Stayed in a temple in Northwest Kyoto, went to a wedding at Heian Jingu (Shinto shrine), temple-hopped all over Kyoto, rode the Shinkansen (and every other form of public transportation), bathed in an onsen (hot springs) in Kurama just outside Kyoto, saw Geishas and Maiko in Gion, and ate A LOT of daifuku.
It is no more expensive than NYC (or any urban American center) and ten times cleaner and safer. I never felt threatened or unsafe. The one major hurdle is that most things are written in Kanji (street signs, menus) and that really limited us when we weren’t with a Kanji-reading friend. It is however, totally possible to communicate by pointing and sign language and the friend I was with spoke no Japanese at all, but my basic grasp of Japanese helped a lot.
Resources I used: Rough Guide to Japan, Lonely Planet’s Kyoto book, local maps (from tourist info center on 9th floor of Kyoto Station) and a Japanese phrase book. All were crucial except the phrase book. Maps especially. Kyoto and most of Japan runs exceptionally smoothly, but a lot of signs are in Kanji and orienting myself, even just getting used to the street names without them all sounding alike, took a little while.

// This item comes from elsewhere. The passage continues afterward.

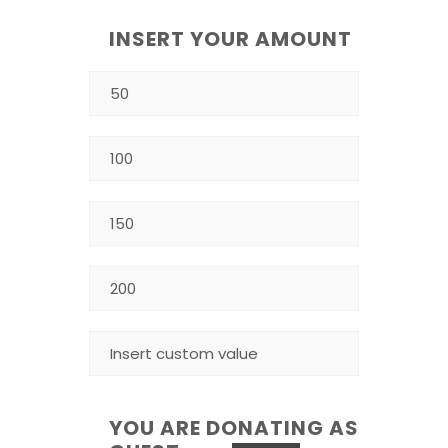
INSERT YOUR AMOUNT
YOU ARE DONATING AS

To anyone considering travel to Kyoto, and who doesn’t need high tech accommodations, I strongly recommend researching temple lodgings (shokubo). we stayed for approx USD $45/ night. I woke 5:30am a few mornings to the sound of bells ringing and bicycled down a path in our temple complex to witness monk’s chanting and locals praying. It was truly the best Japan experience.
The most expensive part is the flight but even with that you can get a $600 USD RT (according to one American we met who’d been living in Tokyo for 18 years).